Rarefaction curves were used to explore how including additional approaches enhanced the detection of NIS. When the sequencing depth was kept similar among molecular data, the 18S rRNA gene resulted in the highest NIS detection, while metabarcoding of the COI and morpho-taxonomy performed equally. In the present study, 25% of NIS taxa identified at species level were present in both morphological and metabarcoding datasets, a result which is similar to the 20% shared by both methods in Lejzerowicz, et al.15. Eighty percent of NIS detections did not overlap between morphological and metabarcoding approaches, highlighting how using these approaches in parallel may enhance the detection of NIS. Interestingly, the number of NIS detected using metabarcoding did not reach diversity saturation in the winter samples.

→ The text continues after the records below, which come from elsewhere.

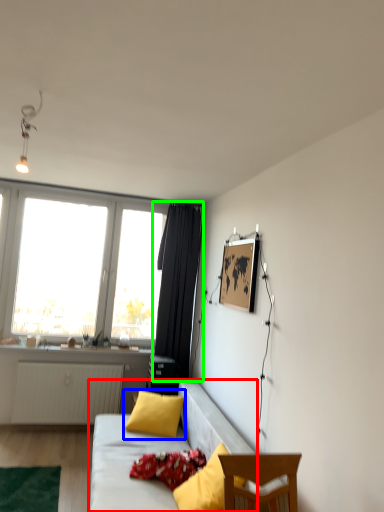 Question: Which object is the farthest from studio couch (highlighted by a red box)? Choose among these: pillow (highlighted by a blue box) or curtain (highlighted by a green box).

Choices:
 (A) pillow
 (B) curtain

Answer: (B) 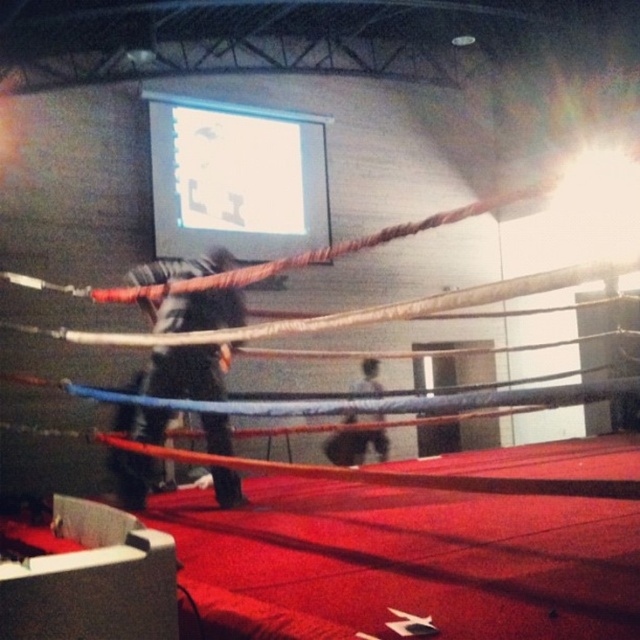 Question: Is black matte pants at center thinner than dark blue fabric at center?

Choices:
 (A) no
 (B) yes

Answer: (A)

Question: In this image, where is black matte pants at center located relative to dark blue fabric at center?

Choices:
 (A) right
 (B) left

Answer: (B)

Question: Which point appears closest to the camera in this image?

Choices:
 (A) (340, 442)
 (B) (244, 173)
 (C) (182, 259)

Answer: (C)

Question: Can you confirm if white glossy projection screen at upper center is positioned above dark blue fabric at center?

Choices:
 (A) yes
 (B) no

Answer: (A)

Question: Which point appears closest to the camera in this image?

Choices:
 (A) (314, 227)
 (B) (141, 426)
 (C) (337, 433)

Answer: (B)

Question: Which of the following is the farthest from the observer?

Choices:
 (A) white glossy projection screen at upper center
 (B) dark blue fabric at center

Answer: (A) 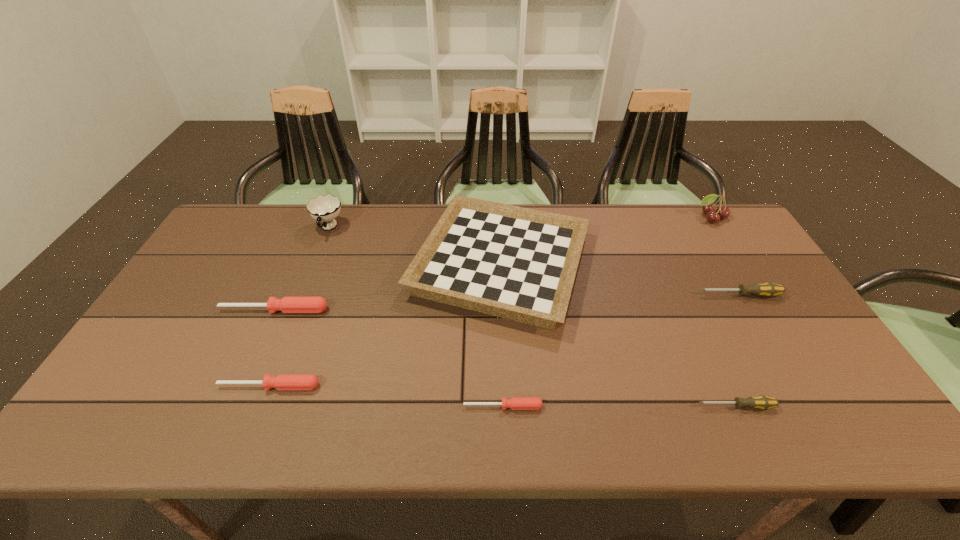 At what (x,y) coordinates should I click in order to perform the action: click on free space between the farthest red screwdriver and the cup. Please return your answer as a coordinate pair (x, y). Looking at the image, I should click on (301, 269).

Identify the location of empty space that is in between the sixth shortest object and the cherry. This screenshot has width=960, height=540. (606, 241).

What are the coordinates of `vacant point located between the third farthest screwdriver and the third tallest object` in the screenshot? It's located at (385, 325).

The image size is (960, 540). In order to click on empty location between the smaller gray screwdriver and the farthest screwdriver in this screenshot , I will do `click(737, 350)`.

Where is `the second closest object relative to the farther gray screwdriver`? The height and width of the screenshot is (540, 960). the second closest object relative to the farther gray screwdriver is located at coordinates (708, 208).

Identify which object is the closest to the cherry. Please provide its 2D coordinates. Your answer should be formatted as a tuple, i.e. [(x, y)], where the tuple contains the x and y coordinates of a point satisfying the conditions above.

There is the possibility that some of the variation observed in this study between winter and summer datasets resulted from using different sampling techniques (swabbing versus scraping). It is also likely that the lower number of dominating macro-organisms in the winter settlement plates favored the colonization of a more diverse microbial assemblage among biofouling meta-communities39.

Conclusions

Bioinformatic pipelines are continually evolving and careful consideration must be given to the methodology applied, which should be based on the specific aims of the study. In the present investigation, we employed stringent clustering (99%) without denoising steps. Although this likely maintains some sequencing errors which may result in inflation of biodiversity values, and potentially the false positive detection of NIS, it increases the likelihood of NIS detection and the initiation of more stringent detection procedures. Further important considerations are the target gene and reference database used for taxonomic assignment. In this study, the taxonomy of the communities and levels of resolution varied markedly according to the gene and database used. Our results highlight the benefits of including at least two molecular markers when attempting to obtain a detailed overview of the diversity of highly complex marine biofouling communities. The results also highlight biases in each of the different databases and identification algorithms. Each method showed both strengths and weaknesses, suggesting that the most accurate results come from the use of a combination of methods. This allows for cross-validation and maximizes the coverage of NIS. While new markers are continually being developed and databases improved, caution should be applied when interpreting metabarcoding data due to primer bias and incomplete or incorrectly annotated references databases. This was evidenced in this study by the absence of most Bryozoa from the metabarcoding data, despite being highly abundant in morphological data, and the likely false detection such as the differing Asterias assignments. We therefore advocate for the use of metabarcoding as a screening method when aiming to detect NIS, with positive detections triggering the application of more targeted molecular methods or in-depth morphological analysis. The inclusion of data from the metabarcoding of two markers and morpho-taxonomy resulted in the highest number of potential NIS detections, suggesting that combining these methods will enhance marine biosecurity surveillance.